日本のマンガ界における物語の発想観は世界を凌駕するブッ飛んだものがある。この「テラフォーマーズ」など、その最たるもののひとつである。
人間の遺伝子操作の中に昆虫の生存のための特性を埋め込み、火星で人間に形態化した巨大な昆虫と戦わせるなどという発想などは、そう簡単に思いつくものではない。
現在「週刊ヤングジャンプ」に連載中のこのマンガは、若者たちに大人気のコミックであり、映画界でも発想のブッ飛んだ内容に果敢に挑む鬼才・三池監督が、何と実写での映画化にチャレンジしてきた作品である。
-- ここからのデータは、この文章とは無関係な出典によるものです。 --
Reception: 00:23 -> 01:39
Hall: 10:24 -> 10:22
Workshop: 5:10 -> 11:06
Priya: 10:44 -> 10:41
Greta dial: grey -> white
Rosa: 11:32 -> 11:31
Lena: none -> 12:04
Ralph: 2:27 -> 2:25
21世紀、人類は<火星地球化計画>としてふたつの地球の生物を火星に送った。
その500年後、人類の思惑通り火星の大気量は増え、環境も地球に似た惑星となった。が、その様子を探査に行ったバグズ1号は、火星で謎の巨大生物に襲われ全滅した。そして2599年。日本政府はバグズ2号による火星探査を天才的科学者・本多をチーフにして実施する。選ばれた搭乗員は、艦長・堂島以下15人、本多はその全員に内緒で様々な特質を持つ昆虫の遺伝子を体内に注入していた。
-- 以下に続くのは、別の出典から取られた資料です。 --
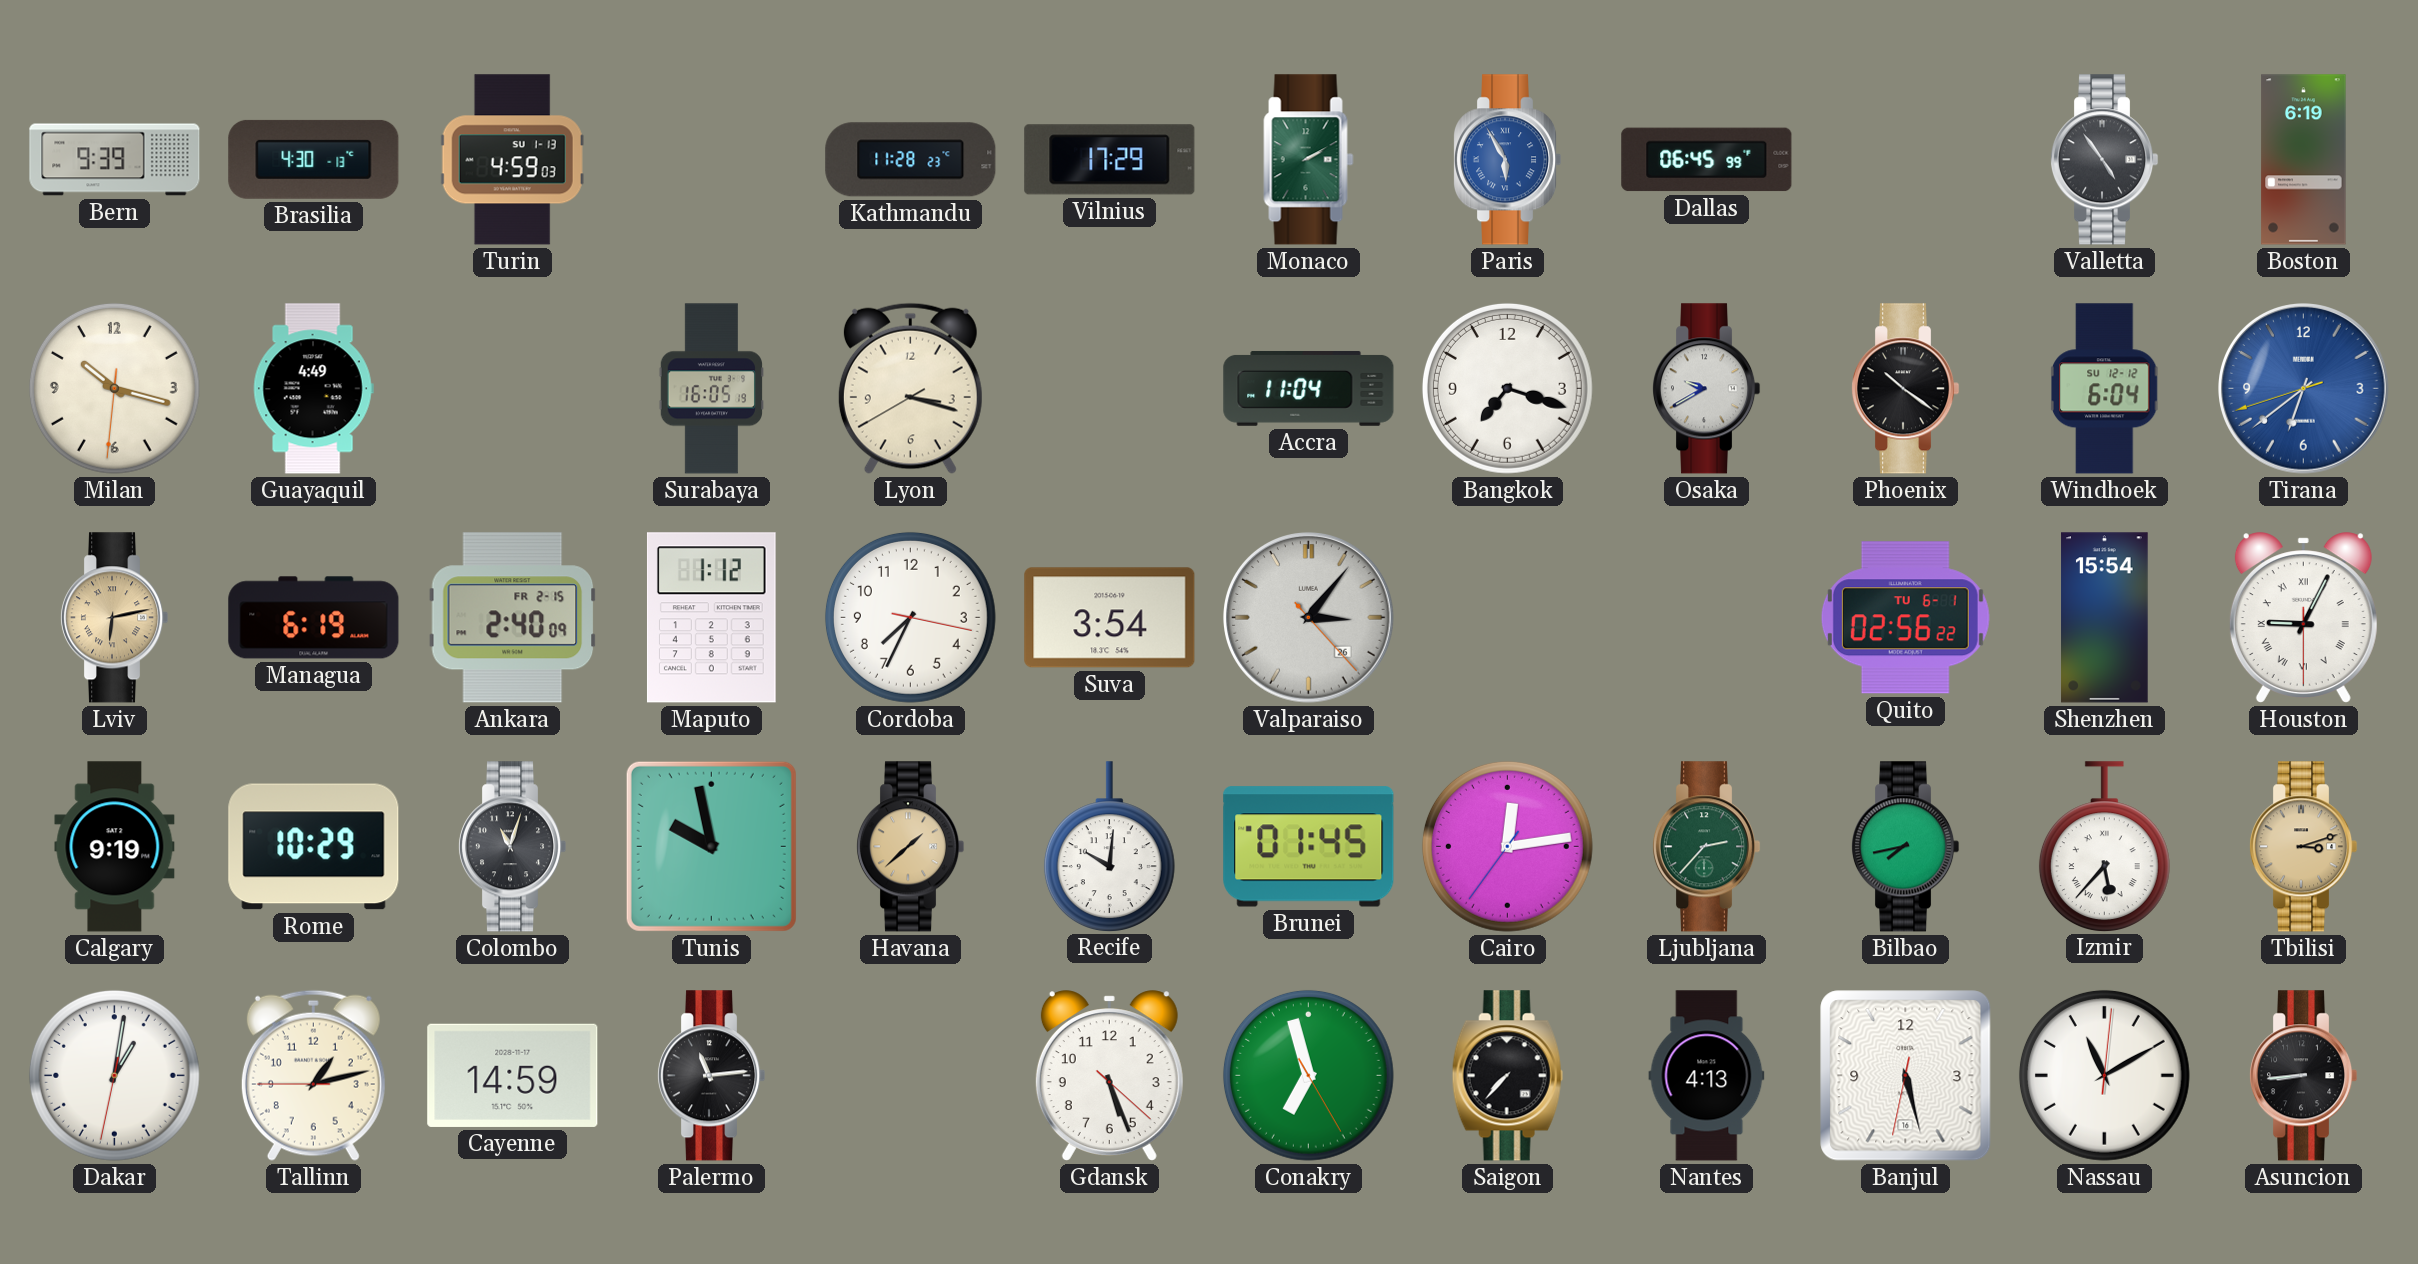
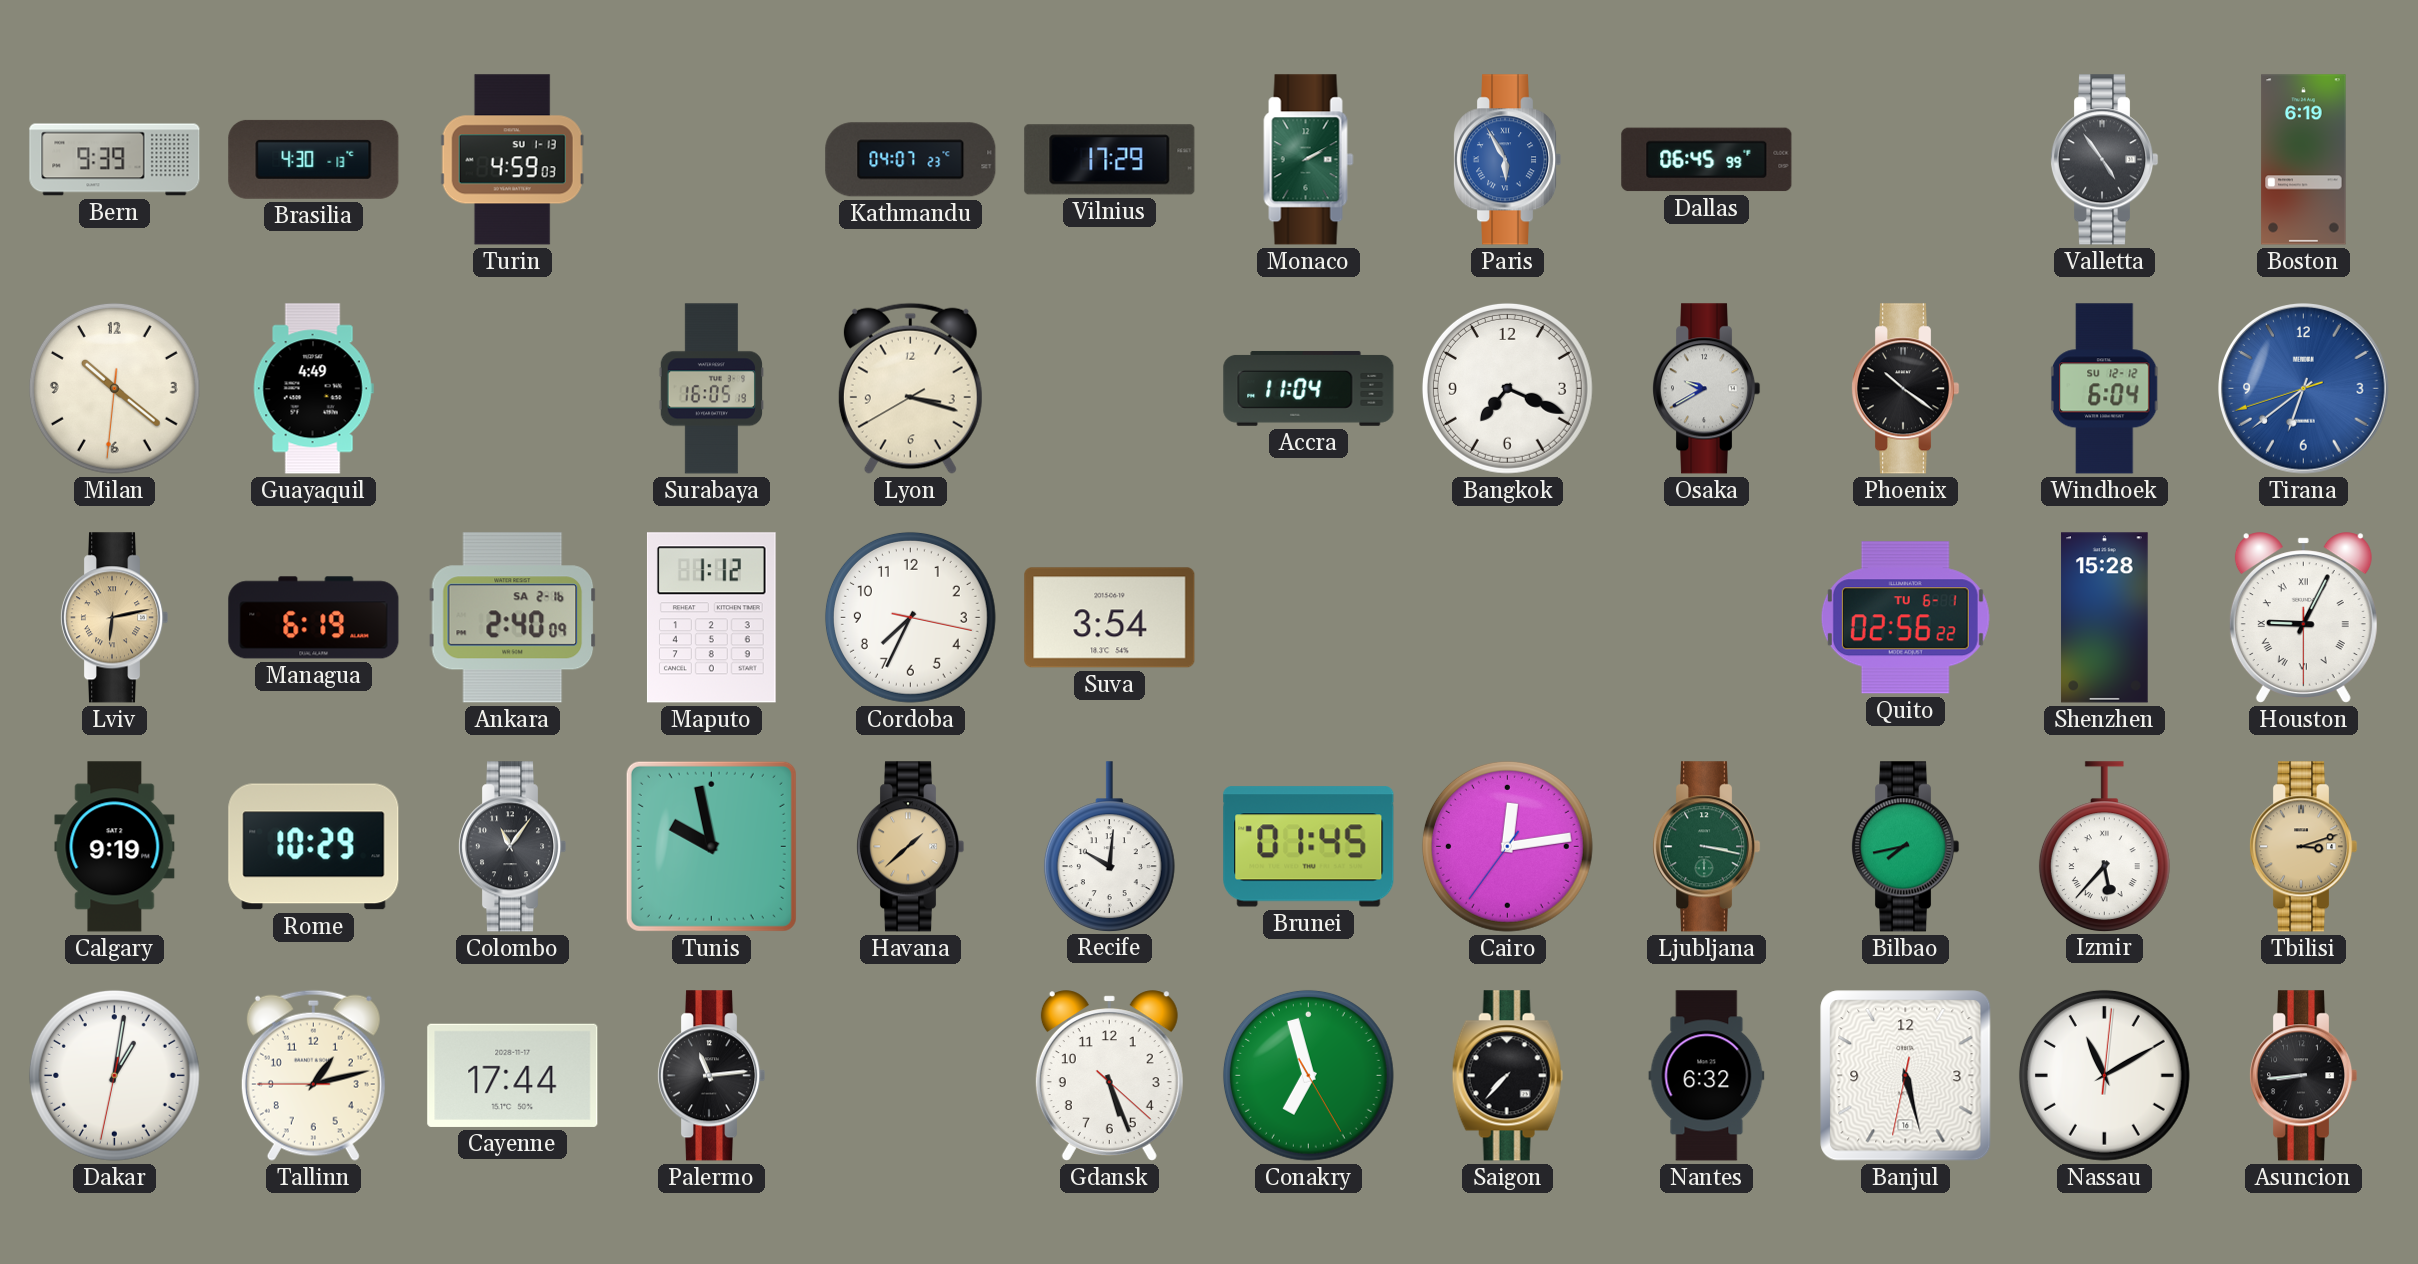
Kathmandu: 11:28 -> 04:07
Milan: 10:17 -> 10:21
Bangkok: 7:18 -> 7:19
Ankara date: FR 2-15 -> SA 2-16
Valparaiso: 3:06 -> none
Shenzhen: 15:54 -> 15:28
Colombo: 11:03 -> 11:06
Ljubljana: 2:37 -> 3:17
Cayenne: 14:59 -> 17:44
Nantes: 4:13 -> 6:32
その搭乗員はすべてが地球で何らかの事情を抱えた、いわば落ちこぼれであり、つまり捨て石軍団だったのだ。それは、ゴキブリに人間が勝てるかを観察するためだけだったのだ。人は、それぞれに与えられた昆虫細胞活性剤を注入し、形態変化しながら戦う羽目になるのだが、圧倒的な数の巨大ゴキブリ人の強さに多勢に無勢となり、次々と戦死していく。しかし、絶望的な状況の中、仲間への深い友情と信義が強まりながら最強の戦士と変身した小町を中心に戦い続けるのだが…。
三池監督は、渾身の力を込めてマンガに負けない作品作りに挑戦している。
最強の人型ゴキブリと昆虫形態の人間との戦いに次ぐ戦いを全編のほとんどを費やして描きながら、主要人物の過去をフィードバックして描写し、弱者への思いも語ろうと努める。その心意気は感じられる内容にはなっているものの、やはり実写版となると少しチープな内容となることは防げなかった。残念だが、今回はマンガに負けた感じ!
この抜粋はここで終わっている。